A critical meeting on Tuesday night could decide whether all hope for the next America's Cup on home waters is sunk.
Team NZ boss Grant Dalton is selling his vision for the race to the Royal NZ Yacht Squadron, behind closed doors at their headquarters.
It could include taking the challenge offshore - potentially to Europe - with a one-on-one race against the British team INEOS.
On Thursday, the three month exclusive negotiation period for the government and Team NZ to agree on hosting arrangements expires.
Professor of Sailing at AUT Mark Orams told Checkpoint Dalton will be saying more money is needed for Team NZ to defend the America’s Cup at home. He said Dalton will argue what is on offer from the government, Auckland Council and sponsorships will not be enough.
"What he'll be presenting to them, I think, is an alternative which allows the team to stay together and be competitive.
"That alternative will be some variant on taking either an aspect of the next America's Cup offshore or some of the lead-up series as well.
"So he's going to have to convince the squadron members that this is the best option that he's been able to come up with.
"I think the vast majority of the members will be adamantly opposed to any proposal to take the Cup away from New Zealand and Auckland because the major motivation for the formation of Team NZ in the first place, back in the 1990s and subsequent challenges, has been to get the Cup to come to Auckland, New Zealand.
"The squadron membership have been highly invested in that, as have the wider New Zealand public, so they'll find out any proposal to take the next America's Cup away from Auckland a very, very difficult thing to stomach. However, what Grant Dalton will point out is that we have a very important lesson we must remember, and that's 2003.
"We were not able to retain our successful team from 2000. We lost many of those important team members to international challengers. They came down here and took the Cup away.
"So Dalton will be very conscious of history not repeating itself here and reminding the squadron that for us to be able to be successful in keeping the next America's Cup, New Zealand's Cup, he needs to have a team that can be competitive. That means he needs to find a way to get the money in to keep the team competitors.
"It's quite a tricky balancing act because Team NZ is actually a privately-owned professional sports team, a little bit like the New Zealand Warriors or the Breakers. But of course we have all been asked to invest in Team NZ, not just financially as taxpayers and ratepayers but emotionally as well.
"The name of the team itself is one that's patriotic and brings in connotations of belonging and a sense of it being our team. So it's going to be very difficult for the New Zealand public to accept a proposal that would take the cup away from New Zealand.
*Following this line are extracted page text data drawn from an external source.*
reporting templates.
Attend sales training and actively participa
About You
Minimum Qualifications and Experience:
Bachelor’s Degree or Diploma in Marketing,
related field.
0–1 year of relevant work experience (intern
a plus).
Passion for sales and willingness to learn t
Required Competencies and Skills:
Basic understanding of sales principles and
"What I think Grant Dalton will be putting on the table tonight, and we'll hear subsequently about it over the coming days, is a hybrid proposal where he's able to generate enough funding to keep the team together and keep it competitive, but also to guarantee that we will be able to host an event in Auckland in the future.
"So I suspect that what Grant has been working through is a way where we can have those two very difficult things brought together.
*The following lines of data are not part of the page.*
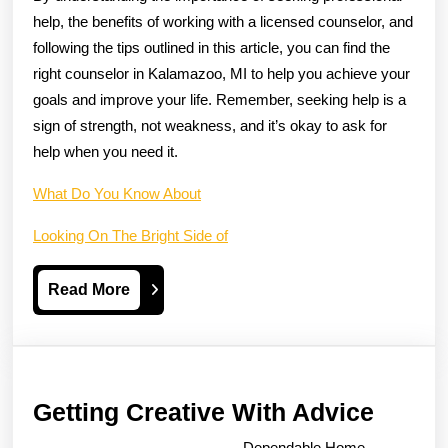
help, the benefits of working with a licensed counselor, and
following the tips outlined in this article, you can find the
right counselor in Kalamazoo, MI to help you achieve your
goals and improve your life. Remember, seeking help is a
sign of strength, not weakness, and it’s okay to ask for
help when you need it.
What Do You Know About
Looking On The Bright Side of
Read
Read More
More
Gettin
Getting Creative With Advice
Creati
Dependable Home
"One, how do we have a team that can stay competitive so that it can potentially successfully defend the Cup? Two, how can we actually ensure that we have an opportunity to host this event here in Auckland in the future and all the benefits that come from it."
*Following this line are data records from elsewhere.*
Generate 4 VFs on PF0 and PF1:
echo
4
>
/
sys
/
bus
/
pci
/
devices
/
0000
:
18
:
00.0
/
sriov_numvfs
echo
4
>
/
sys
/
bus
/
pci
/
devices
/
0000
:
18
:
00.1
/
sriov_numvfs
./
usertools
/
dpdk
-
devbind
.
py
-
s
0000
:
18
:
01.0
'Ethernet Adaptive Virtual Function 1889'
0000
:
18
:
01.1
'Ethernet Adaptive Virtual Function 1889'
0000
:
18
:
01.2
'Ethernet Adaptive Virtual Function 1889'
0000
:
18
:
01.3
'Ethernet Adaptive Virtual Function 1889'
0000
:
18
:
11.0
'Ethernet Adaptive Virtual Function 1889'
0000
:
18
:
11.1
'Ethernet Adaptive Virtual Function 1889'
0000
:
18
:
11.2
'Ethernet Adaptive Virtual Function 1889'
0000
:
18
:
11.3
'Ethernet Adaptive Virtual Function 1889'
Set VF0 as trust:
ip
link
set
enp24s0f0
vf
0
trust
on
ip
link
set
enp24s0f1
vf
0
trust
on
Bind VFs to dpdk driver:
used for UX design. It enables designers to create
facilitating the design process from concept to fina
The final call on what happens depends on the agreement signed between the Royal NZ Yacht Squadron and Team NZ.
"If that agreement, which would have been signed quite some time ago, cedes the decision-making authority to Team NZ, then it's very difficult for the squadron to actually challenge that."
Orams said unfortunately it could end up a battle between lawyers.
"The America's Cup has sometimes been characterised as a years' long legal fight with the odd yacht race thrown in between, and unfortunately this could shape up to another legal battle and not just with regard to the Royal NZ Yacht Squadron and Team NZ.
"But of course if what Grant Dalton is proposing is an exclusive America's Cup in England between Team New Zealand and INEOS Team UK, I suspect that other challengers like the American Magic challenge out of New York Yacht Club and of course Luna Rossa Prada Pirelli, they will not be happy and will not accept that. And we'll see them line their lawyers up as well."
Orams said Dalton has a hard job, leading the team against other challengers funded by billionaires "the likes of which New Zealand has not got".
"He is trying to put together enough money, and it's a lot of money, more than any other New Zealand professional sporting team would be able to put together, to try and ensure he can keep Team NZ together and stop and Alinghi fiasco that we saw in 2003."
Orams believes the exclusive negotiation period with the government will now be essentially dead in the water.
"There's only a few days to run on it, and the fact that we had some public statements from both Phil Goff the Auckland Mayor and from Stuart Nash as the Minister for the Americas Cup a couple of weeks ago, pretty much indicating that I would be very surprised if since those public statements things have been turned around."